In MCMC there is always the issue that there are no established benchmarks. C.f. for example machine learning - Performance benchmarks for MCMC - Cross Validated .
There are some related efforts in the community, e.g. GitHub - StatisticalRethinkingJulia/MCMCBenchmarks.jl: Comparing performance and results of mcmc options using Julia and internal tests in packages. I think the only way to approach is to learn from the ML community and put a bit of a competitive element to it, where it’s not enough to use your approach to beat your own half-assed efforts with an alternative method you have no stakes in –
but you have established data sets and metrics and you have to beat previous records on those by people trying to do the best with their own methods…
I also happen to get the impression that https://discourse.julialang.org loves to optimise stuff…
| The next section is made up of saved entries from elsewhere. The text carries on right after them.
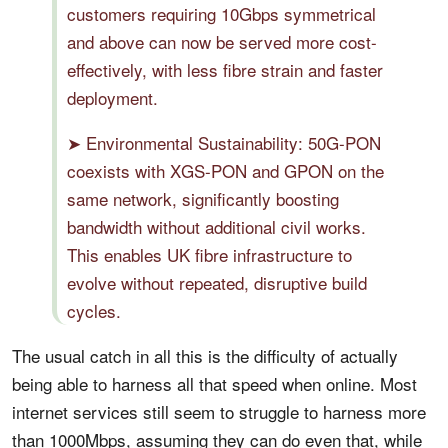
customers requiring 10Gbps symmetrical
and above can now be served more cost-
effectively, with less fibre strain and faster
deployment.
➤ Environmental Sustainability: 50G-PON
coexists with XGS-PON and GPON on the
same network, significantly boosting
bandwidth without additional civil works.
This enables UK fibre infrastructure to
evolve without repeated, disruptive build
cycles.
The usual catch in all this is the difficulty of actually
being able to harness all that speed when online. Most
internet services still seem to struggle to harness more
than 1000Mbps, assuming they can do even that, while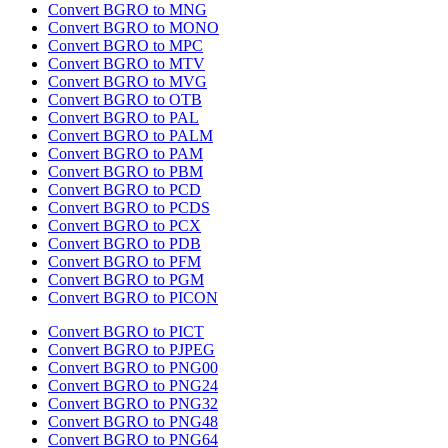
Convert BGRO to MNG
Convert BGRO to MONO
Convert BGRO to MPC
Convert BGRO to MTV
Convert BGRO to MVG
Convert BGRO to OTB
Convert BGRO to PAL
Convert BGRO to PALM
Convert BGRO to PAM
Convert BGRO to PBM
Convert BGRO to PCD
Convert BGRO to PCDS
Convert BGRO to PCX
Convert BGRO to PDB
Convert BGRO to PFM
Convert BGRO to PGM
Convert BGRO to PICON
Convert BGRO to PICT
Convert BGRO to PJPEG
Convert BGRO to PNG00
Convert BGRO to PNG24
Convert BGRO to PNG32
Convert BGRO to PNG48
Convert BGRO to PNG64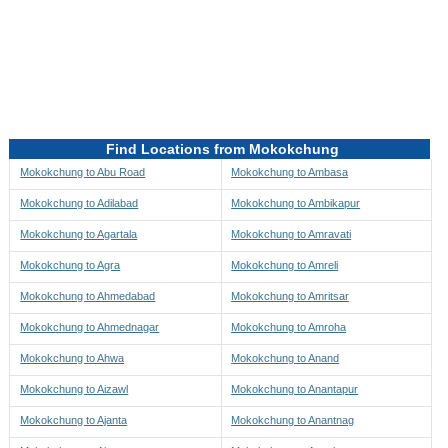
Directions to be Taken
Map
Find Locations from Mokokchung
Mokokchung to Abu Road
Mokokchung to Ambasa
Mokokchung to Adilabad
Mokokchung to Ambikapur
Mokokchung to Agartala
Mokokchung to Amravati
Mokokchung to Agra
Mokokchung to Amreli
Mokokchung to Ahmedabad
Mokokchung to Amritsar
Mokokchung to Ahmednagar
Mokokchung to Amroha
Mokokchung to Ahwa
Mokokchung to Anand
Mokokchung to Aizawl
Mokokchung to Anantapur
Mokokchung to Ajanta
Mokokchung to Anantnag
Now I have this downright evil banana shaped (5 dimensional banana to be precise) density, the hybrid Rosenbrock https://arxiv.org/abs/1903.09556 .
using Distributions
struct HybridRosenbrock{Tμ,Ta,Tb}
μ::Tμ
a::Ta
b::Tb
end
function Distributions.logpdf(D::HybridRosenbrock, x)
n2, n1 = size(D.b)
n = length(x)
X = reshape(@view(x[2:end]), n1, n2)
y = -D.a*(x[1] - D.μ)^2
for j in 1:n2
y -= D.b[j,1]*(X[j,1] - x[1]^2)^2
for i in 2:n1
y -= D.b[j,i]*(X[j,i] - X[j,i-1]^2)^2
end
end
C = 0.5log(D.a) + 0.5sum(log.(D.b)) - n/2*log(pi)
y + C
end
I’d like to propose that as a benchmark problem.
I think the first thing to do is NUTS
from GitHub - TuringLang/AdvancedHMC.jl: Robust, modular and efficient implementation of advanced Hamiltonian Monte Carlo algorithms, I made a simple implementation (see Evil Rosenbrock density with nuts · GitHub. )
With that and some 3 minutes of effort:
Showing the trace plot of the 5 dimensions and the samples of pairs of dimensions.
In black are the NUTS samples, as yellow points samples my python sampler which correctly manages to visit the tails of the distribution. Can I do better? I already try some things, like rescaling the marginals by their standard deviation σ0
.
Gist: Evil Rosenbrock density with nuts · GitHub
Also input on how to quantify success here would be valuable.